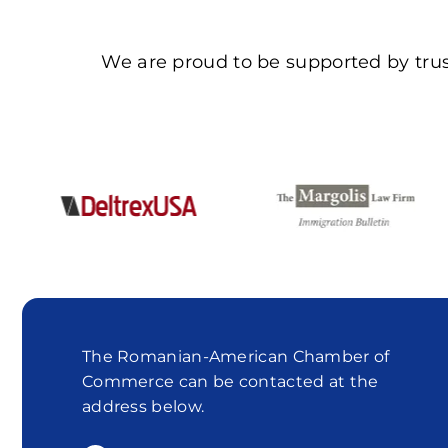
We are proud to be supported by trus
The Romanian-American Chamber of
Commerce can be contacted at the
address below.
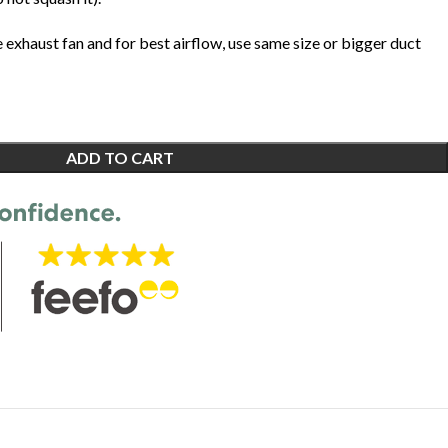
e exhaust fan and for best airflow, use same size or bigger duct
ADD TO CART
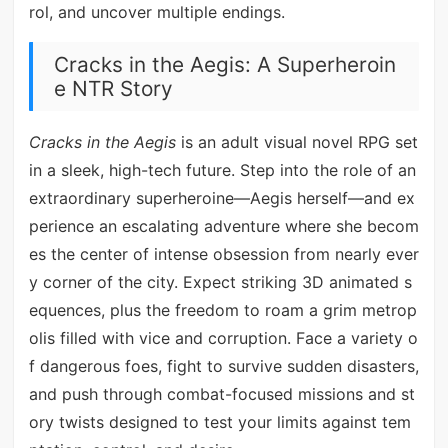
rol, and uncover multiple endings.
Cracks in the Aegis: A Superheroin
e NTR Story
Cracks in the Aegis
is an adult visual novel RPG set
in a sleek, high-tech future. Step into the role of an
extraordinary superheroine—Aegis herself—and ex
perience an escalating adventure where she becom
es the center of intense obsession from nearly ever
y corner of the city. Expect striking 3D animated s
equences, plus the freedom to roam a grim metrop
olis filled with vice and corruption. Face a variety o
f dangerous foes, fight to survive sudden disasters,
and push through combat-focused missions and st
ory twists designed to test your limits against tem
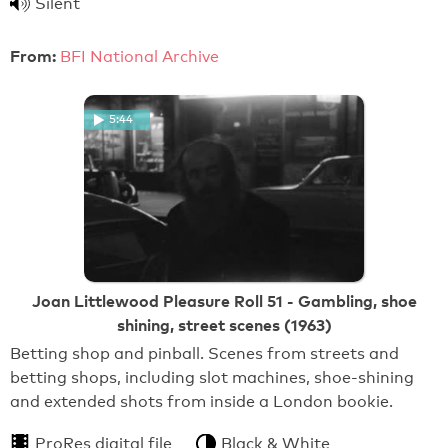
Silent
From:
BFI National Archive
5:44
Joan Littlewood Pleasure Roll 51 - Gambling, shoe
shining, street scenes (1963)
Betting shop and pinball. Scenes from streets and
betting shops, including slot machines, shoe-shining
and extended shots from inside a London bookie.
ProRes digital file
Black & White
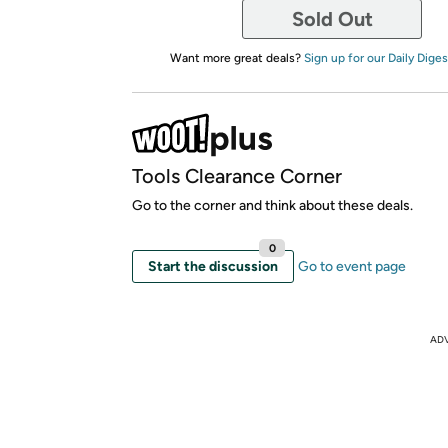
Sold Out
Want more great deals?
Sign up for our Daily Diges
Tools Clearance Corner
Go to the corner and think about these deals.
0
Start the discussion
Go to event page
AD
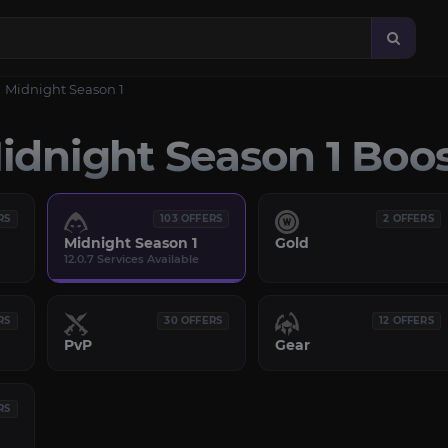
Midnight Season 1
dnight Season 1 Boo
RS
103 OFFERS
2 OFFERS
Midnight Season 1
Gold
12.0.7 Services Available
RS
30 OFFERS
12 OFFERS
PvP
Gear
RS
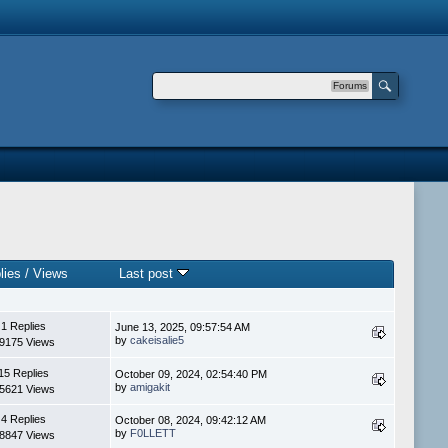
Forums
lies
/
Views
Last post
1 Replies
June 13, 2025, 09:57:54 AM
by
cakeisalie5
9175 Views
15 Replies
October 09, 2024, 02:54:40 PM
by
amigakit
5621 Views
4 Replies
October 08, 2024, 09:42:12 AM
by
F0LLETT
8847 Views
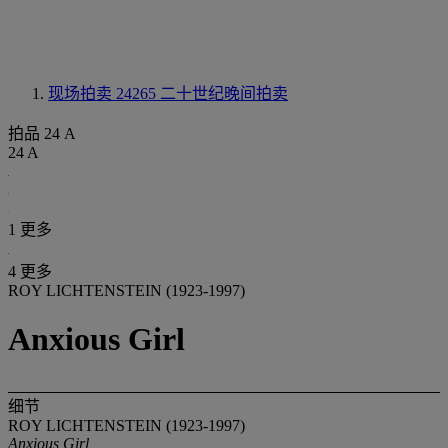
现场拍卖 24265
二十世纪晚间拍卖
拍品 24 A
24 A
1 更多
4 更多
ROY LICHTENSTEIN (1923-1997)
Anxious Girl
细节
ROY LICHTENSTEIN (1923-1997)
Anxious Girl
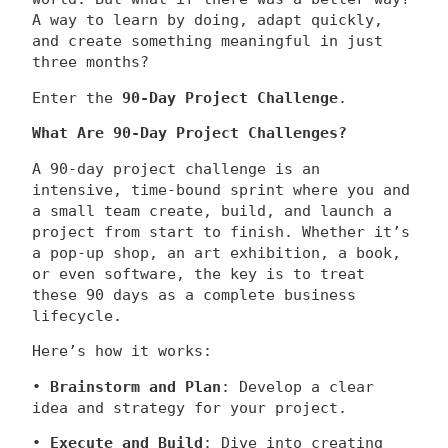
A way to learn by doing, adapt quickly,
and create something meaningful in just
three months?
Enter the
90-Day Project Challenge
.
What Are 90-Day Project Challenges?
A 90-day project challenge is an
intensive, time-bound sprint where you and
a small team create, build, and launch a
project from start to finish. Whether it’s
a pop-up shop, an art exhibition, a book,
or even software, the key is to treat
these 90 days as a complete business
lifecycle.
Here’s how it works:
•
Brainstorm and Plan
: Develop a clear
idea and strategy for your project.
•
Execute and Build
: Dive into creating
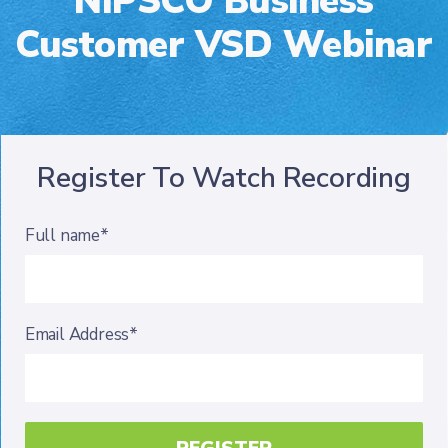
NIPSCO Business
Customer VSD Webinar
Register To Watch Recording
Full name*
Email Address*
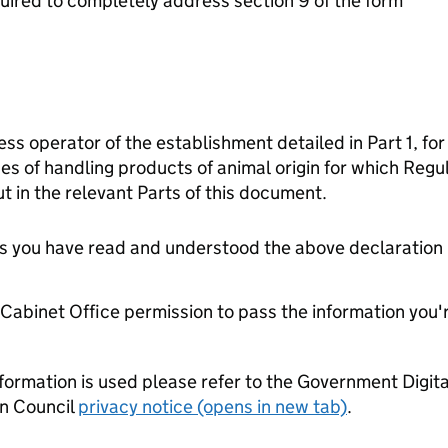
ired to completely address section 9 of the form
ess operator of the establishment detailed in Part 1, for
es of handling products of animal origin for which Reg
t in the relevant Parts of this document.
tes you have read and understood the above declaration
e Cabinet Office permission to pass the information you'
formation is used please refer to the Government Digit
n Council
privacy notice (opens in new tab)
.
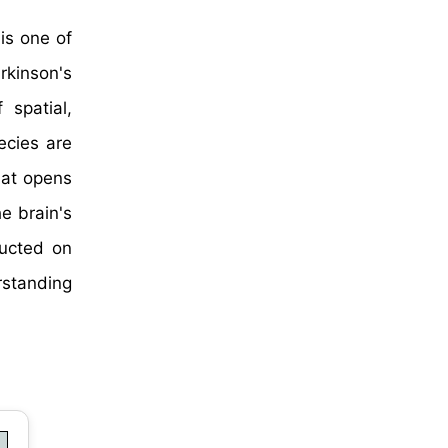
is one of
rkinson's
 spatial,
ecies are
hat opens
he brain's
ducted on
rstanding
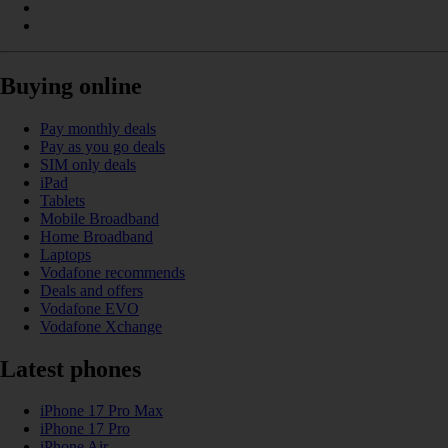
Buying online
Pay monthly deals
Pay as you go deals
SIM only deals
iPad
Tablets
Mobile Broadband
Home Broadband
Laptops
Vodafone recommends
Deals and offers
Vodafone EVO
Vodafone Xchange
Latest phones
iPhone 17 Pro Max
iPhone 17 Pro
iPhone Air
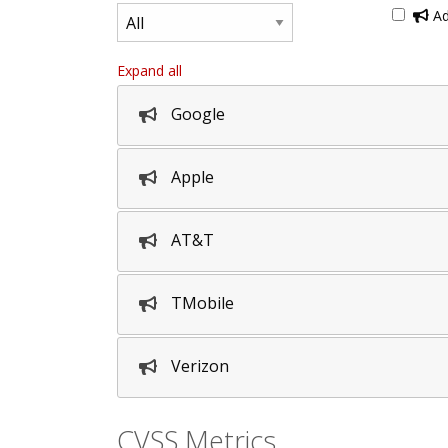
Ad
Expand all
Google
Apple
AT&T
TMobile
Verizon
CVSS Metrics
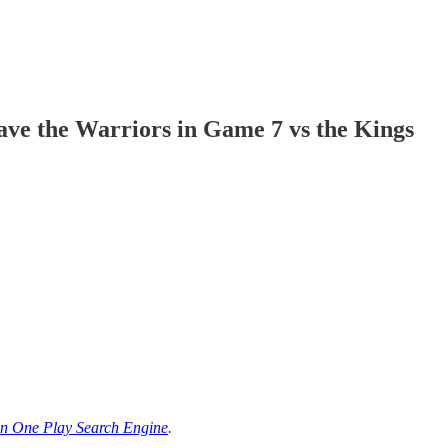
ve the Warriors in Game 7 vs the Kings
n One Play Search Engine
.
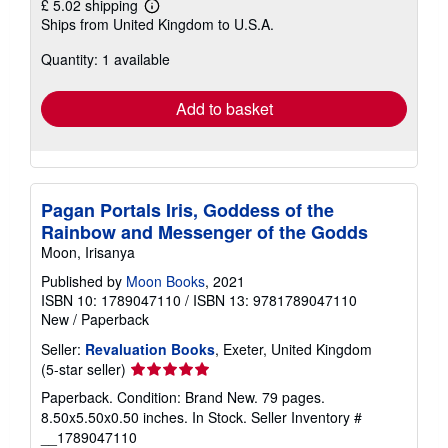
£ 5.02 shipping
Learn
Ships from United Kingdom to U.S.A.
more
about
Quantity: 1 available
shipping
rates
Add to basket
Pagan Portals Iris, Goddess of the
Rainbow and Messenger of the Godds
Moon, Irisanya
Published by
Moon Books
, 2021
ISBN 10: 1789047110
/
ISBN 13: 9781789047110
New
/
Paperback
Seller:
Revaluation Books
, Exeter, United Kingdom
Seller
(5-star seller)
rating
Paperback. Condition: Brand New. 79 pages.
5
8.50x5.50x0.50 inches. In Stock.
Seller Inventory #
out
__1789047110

++++

== Work task ==
Return nothing but the lines running from the start of the data to the line with "and push through", please, both ends included and no pictures.

== Result of this task ==
We are proud to be supported by trus
The Romanian-American Chamber of
Commerce can be contacted at the
address below.
e exhaust fan and for best airflow, use same size or bigger duct
ADD TO CART
rol, and uncover multiple endings.
Cracks in the Aegis: A Superheroin
e NTR Story
Cracks in the Aegis
is an adult visual novel RPG set
in a sleek, high-tech future. Step into the role of an
extraordinary superheroine—Aegis herself—and ex
perience an escalating adventure where she becom
es the center of intense obsession from nearly ever
y corner of the city. Expect striking 3D animated s
equences, plus the freedom to roam a grim metrop
olis filled with vice and corruption. Face a variety o
f dangerous foes, fight to survive sudden disasters,
and push through combat-focused missions and st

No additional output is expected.